É por isso que o pagamento das NTN-Bs não deve ser confundido com melhora fiscal. No dia da liquidação, o estoque da dívida cai mecanicamente com a retirada dos títulos vencidos. Nas semanas e nos meses seguintes, porém, novas emissões recompõem esse estoque, financiam outros vencimentos, cobrem parte das necessidades orçamentárias e preservam o colchão de liquidez. O próprio Tesouro trabalha com uma faixa de R$ 9,7 trilhões a R$ 10,3 trilhões para a Dívida Pública Federal no fim de 2026, acima do nível de dezembro passado.
O ponto mais sensível não é a capacidade de pagar agora, mas o preço cobrado para refinanciar. Nos 12 meses encerrados em junho, o custo médio das novas emissões da dívida interna chegou a 14,2% ao ano. No caso das NTN-Bs, o custo médio alcançou 13,85%, incluindo uma taxa real média de 7,53% e a atualização pelo índice de preços considerada na metodologia do Tesouro. Alongar a dívida reduz o risco de novos vencimentos no curto prazo, mas pode fixar por muitos anos um custo real elevado.
A composição da dívida amplia esse desafio. Em junho, 49,3% da Dívida Pública Federal estava ligada a taxas flutuantes, principalmente à Selic. Outros 25,9% estavam indexados à inflação, 21% eram prefixados e 3,7% estavam vinculados ao câmbio. A baixa exposição cambial protege o país de uma disparada do dólar, mas a grande participação de papéis pós-fixados faz o custo da dívida reagir rapidamente aos juros básicos.
Pelo conceito mais amplo do Banco Central, a Dívida Bruta do Governo Geral atingiu R$ 10,8 trilhões em junho, ou 81,9% do PIB. A relação avançou 3,3 pontos percentuais apenas no primeiro semestre, pressionada principalmente pelos juros e pelas emissões líquidas. Esse indicador inclui um universo diferente do estoque administrado diretamente pelo Tesouro, mas mostra a mesma dinâmica: pagar um lote de títulos não basta para estabilizar o endividamento quando os juros permanecem elevados e o setor público continua deficitário.

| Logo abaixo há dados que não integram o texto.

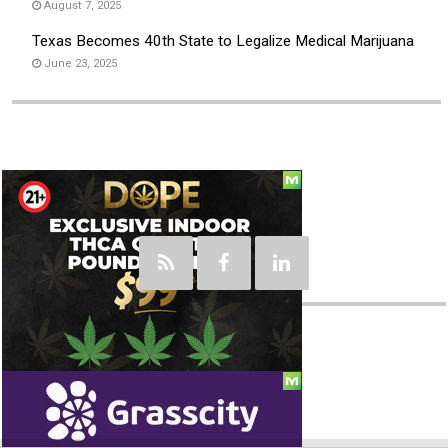
August 7, 2025
Texas Becomes 40th State to Legalize Medical Marijuana
June 23, 2025
Social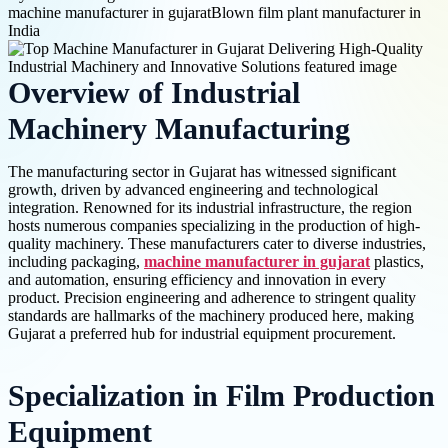
machine manufacturer in gujarat
Blown film plant manufacturer in
India
Overview of Industrial
Machinery Manufacturing
The manufacturing sector in Gujarat has witnessed significant
growth, driven by advanced engineering and technological
integration. Renowned for its industrial infrastructure, the region
hosts numerous companies specializing in the production of high-
quality machinery. These manufacturers cater to diverse industries,
including packaging,
machine manufacturer in gujarat
plastics,
and automation, ensuring efficiency and innovation in every
product. Precision engineering and adherence to stringent quality
standards are hallmarks of the machinery produced here, making
Gujarat a preferred hub for industrial equipment procurement.
Specialization in Film Production
Equipment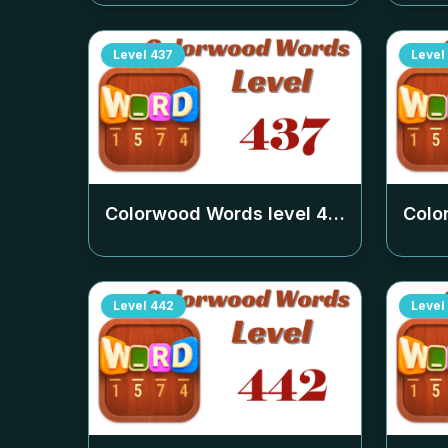
Level
437
Level
Colorwood Words level
437
Colo
Level
442
Level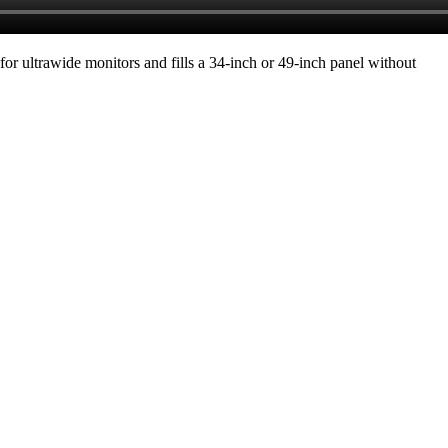
for ultrawide monitors and fills a 34-inch or 49-inch panel without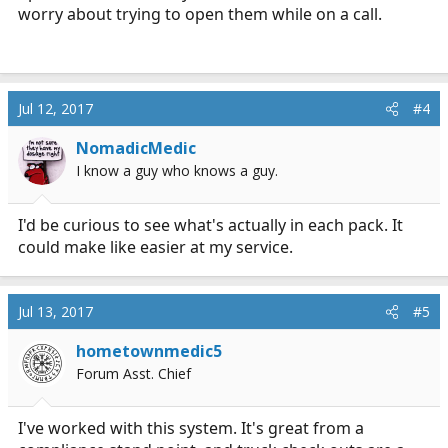
worry about trying to open them while on a call.
Jul 12, 2017
#4
NomadicMedic
I know a guy who knows a guy.
I'd be curious to see what's actually in each pack. It
could make like easier at my service.
Jul 13, 2017
#5
hometownmedic5
Forum Asst. Chief
I've worked with this system. It's great from a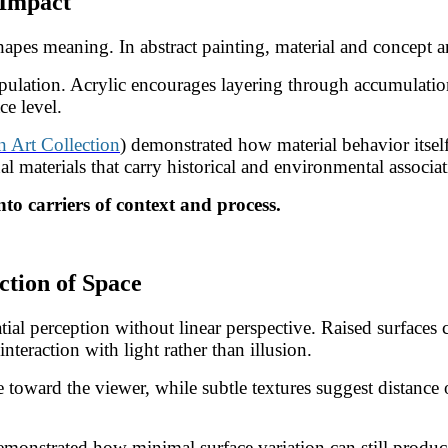
 Impact
pes meaning. In abstract painting, material and concept ar
pulation. Acrylic encourages layering through accumulatio
ce level.
Art Collection
) demonstrated how material behavior itself 
 materials that carry historical and environmental associat
nto carriers of context and process.
ction of Space
atial perception without linear perspective. Raised surfaces
nteraction with light rather than illusion.
toward the viewer, while subtle textures suggest distance or
emonstrated how minimal surface variation can still produ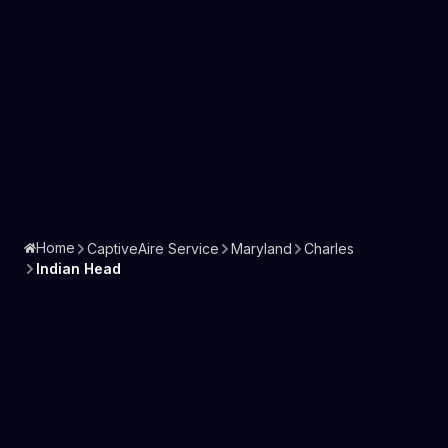
Home
CaptiveAire Service
Maryland
Charles
Indian Head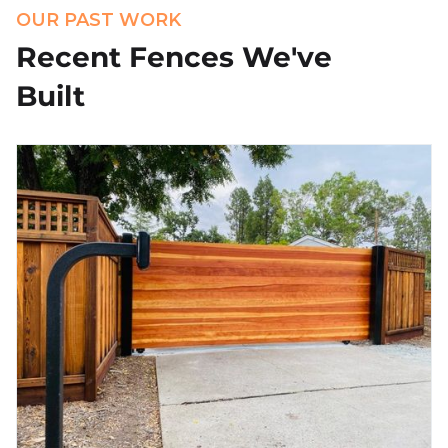
OUR PAST WORK
Recent Fences We've
Built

O risco imediato de rolagem parece controlado. Além do colchão de caixa, a dívida é majoritariamente denominada em reais e financiada por um mercado doméstico amplo. Ainda assim, R$ 1,86 trilhão, ou 20,1% da Dívida Pública Federal, tinha vencimento previsto para os 12 meses seguintes à posição de junho. Isso obriga o Tesouro a preservar continuamente a confiança e a demanda de bancos, fundos, seguradoras, fundos de pensão, estrangeiros e pessoas físicas.
O vencimento das NTN-Bs oferece uma oportunidade para melhorar esse perfil. O Tesouro pretende continuar emitindo títulos indexados ao IPCA com prazos entre três e 40 anos. Se parte dos R$ 257 bilhões for reinvestida nesses papéis, uma obrigação concentrada em 2026 poderá ser substituída por dívida mais longa. Se a demanda por prazos extensos continuar fraca, porém, o governo poderá depender mais das LFTs, que encontram compradores com maior facilidade, mas deixam o custo ainda mais exposto à Selic.
O maior vencimento de NTN-B já registrado, portanto, não indica, por si só, uma crise de liquidez. O Tesouro tem caixa para honrar o pagamento. A questão decisiva para a sustentabilidade fiscal é quanto custarão os títulos que ocuparão seu lugar e se a economia e as contas públicas conseguirão crescer o suficiente para impedir que a dívida continue avançando em relação ao PIB.